▼

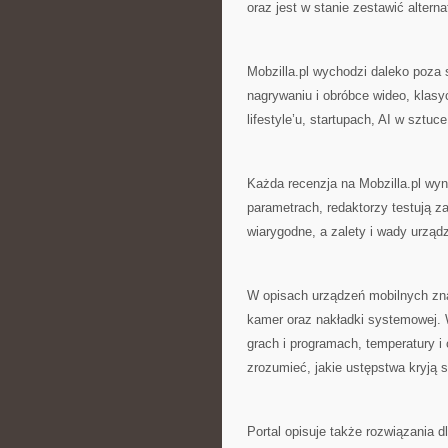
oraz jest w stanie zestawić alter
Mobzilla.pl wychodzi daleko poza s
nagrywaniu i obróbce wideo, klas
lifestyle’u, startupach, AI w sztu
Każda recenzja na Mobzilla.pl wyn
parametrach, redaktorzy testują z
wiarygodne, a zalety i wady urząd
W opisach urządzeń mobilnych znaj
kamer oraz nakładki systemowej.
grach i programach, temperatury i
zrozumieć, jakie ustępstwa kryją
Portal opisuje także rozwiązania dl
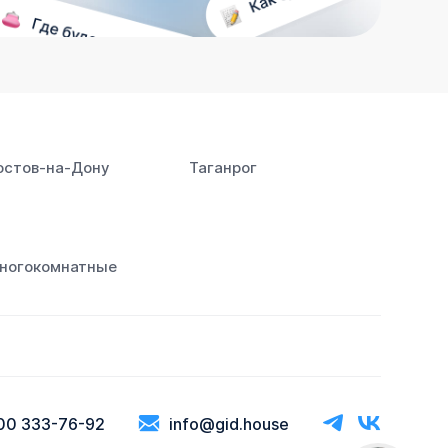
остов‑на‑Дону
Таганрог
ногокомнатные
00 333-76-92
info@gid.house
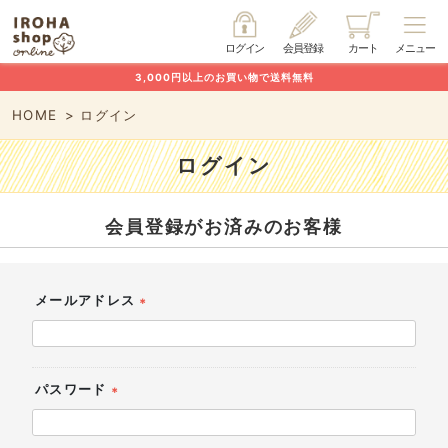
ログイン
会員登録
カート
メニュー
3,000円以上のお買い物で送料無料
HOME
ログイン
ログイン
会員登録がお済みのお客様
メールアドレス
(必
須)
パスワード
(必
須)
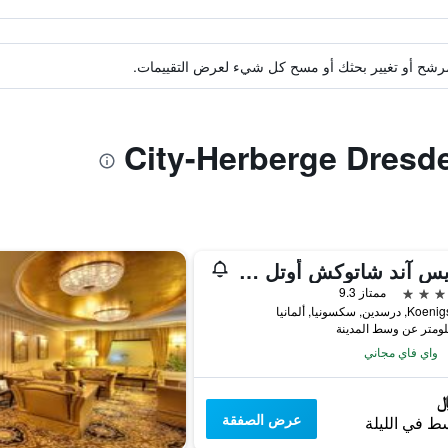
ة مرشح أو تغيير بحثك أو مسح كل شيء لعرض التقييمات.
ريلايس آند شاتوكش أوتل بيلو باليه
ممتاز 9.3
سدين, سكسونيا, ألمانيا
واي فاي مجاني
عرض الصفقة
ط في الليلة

▲
▼

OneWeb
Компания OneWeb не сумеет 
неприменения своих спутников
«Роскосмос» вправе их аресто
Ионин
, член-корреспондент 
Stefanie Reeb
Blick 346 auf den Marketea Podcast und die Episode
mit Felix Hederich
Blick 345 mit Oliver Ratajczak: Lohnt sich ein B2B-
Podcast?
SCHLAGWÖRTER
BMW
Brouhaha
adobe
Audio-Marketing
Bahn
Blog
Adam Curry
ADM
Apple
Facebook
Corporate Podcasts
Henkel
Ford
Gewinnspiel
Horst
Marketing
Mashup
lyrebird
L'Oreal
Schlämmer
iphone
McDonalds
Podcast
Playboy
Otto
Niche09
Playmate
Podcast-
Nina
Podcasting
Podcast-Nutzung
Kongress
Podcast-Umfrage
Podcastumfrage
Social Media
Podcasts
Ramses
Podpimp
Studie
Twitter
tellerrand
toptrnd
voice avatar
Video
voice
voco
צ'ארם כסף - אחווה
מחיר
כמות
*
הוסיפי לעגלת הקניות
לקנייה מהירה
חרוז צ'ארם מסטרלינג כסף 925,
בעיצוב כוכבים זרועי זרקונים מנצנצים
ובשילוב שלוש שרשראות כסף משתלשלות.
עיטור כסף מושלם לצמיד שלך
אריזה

▲
▼

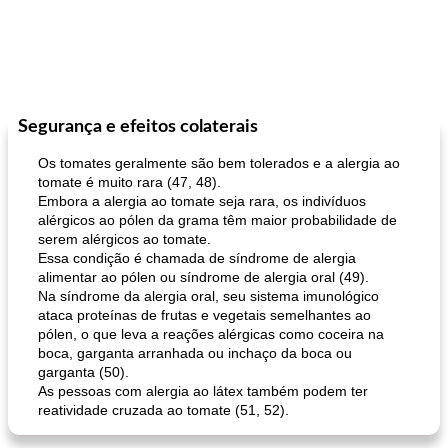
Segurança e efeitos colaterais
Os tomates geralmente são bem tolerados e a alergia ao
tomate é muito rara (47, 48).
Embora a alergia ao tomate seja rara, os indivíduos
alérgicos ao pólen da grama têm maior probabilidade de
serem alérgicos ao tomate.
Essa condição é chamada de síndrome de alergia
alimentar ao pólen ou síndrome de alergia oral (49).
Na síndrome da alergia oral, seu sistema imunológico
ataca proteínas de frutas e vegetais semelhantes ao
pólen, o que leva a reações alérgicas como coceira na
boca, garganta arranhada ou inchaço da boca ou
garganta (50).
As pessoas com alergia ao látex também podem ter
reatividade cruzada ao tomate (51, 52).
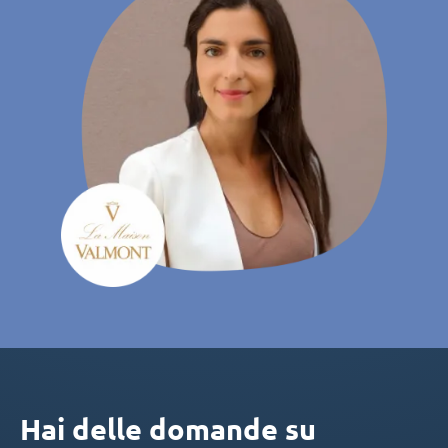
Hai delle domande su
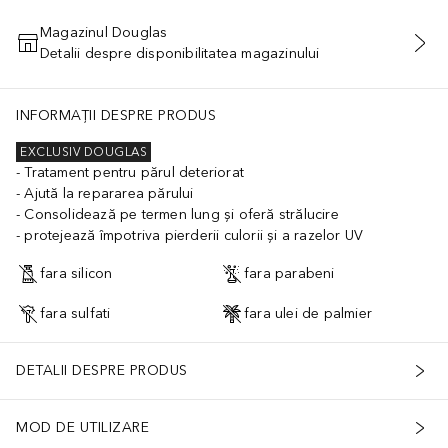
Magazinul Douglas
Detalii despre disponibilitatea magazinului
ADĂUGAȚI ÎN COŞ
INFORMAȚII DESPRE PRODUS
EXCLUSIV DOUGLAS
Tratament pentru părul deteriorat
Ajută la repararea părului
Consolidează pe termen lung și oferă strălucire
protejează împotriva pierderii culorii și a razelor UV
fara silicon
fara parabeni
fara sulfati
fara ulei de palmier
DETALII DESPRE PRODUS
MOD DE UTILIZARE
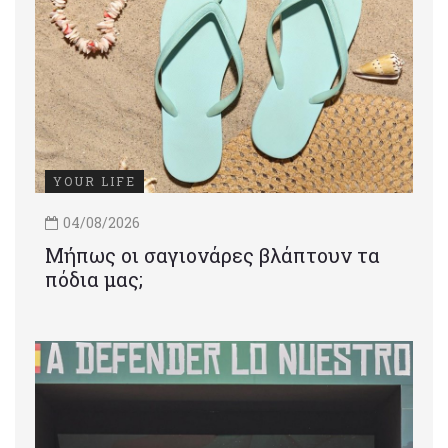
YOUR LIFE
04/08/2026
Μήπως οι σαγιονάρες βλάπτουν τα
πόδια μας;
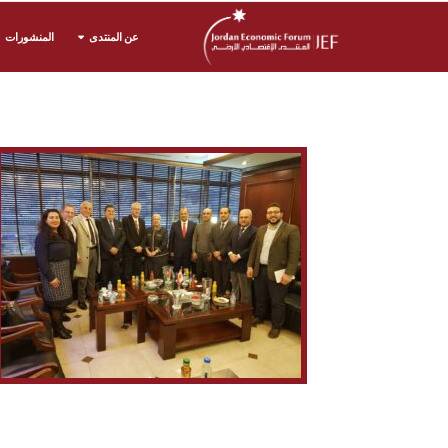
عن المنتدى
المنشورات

▲

(What is needed): Look above for the line containing "oraz jest w stanie zestawić alter", then write out every line from there down to the line containing "ط في الليلة", that line included, with no pictures.

(Answer area):
oraz jest w stanie zestawić alter
Mobzilla.pl wychodzi daleko poza s
nagrywaniu i obróbce wideo, klas
lifestyle’u, startupach, AI w sztu
Każda recenzja na Mobzilla.pl wyn
parametrach, redaktorzy testują z
wiarygodne, a zalety i wady urząd
W opisach urządzeń mobilnych znaj
kamer oraz nakładki systemowej.
grach i programach, temperatury i
zrozumieć, jakie ustępstwa kryją
Portal opisuje także rozwiązania dl
остов‑на‑Дону
Таганрог
ногокомнатные
00 333-76-92
info@gid.house
ログイン
会員登録
カート
メニュー
3,000円以上のお買い物で送料無料
HOME
ログイン
ログイン
会員登録がお済みのお客様
メールアドレス
(必
須)
パスワード
(必
須)
ة مرشح أو تغيير بحثك أو مسح كل شيء لعرض التقييمات.
ريلايس آند شاتوكش أوتل بيلو باليه
ممتاز 9.3
سدين, سكسونيا, ألمانيا
واي فاي مجاني
عرض الصفقة
ط في الليلة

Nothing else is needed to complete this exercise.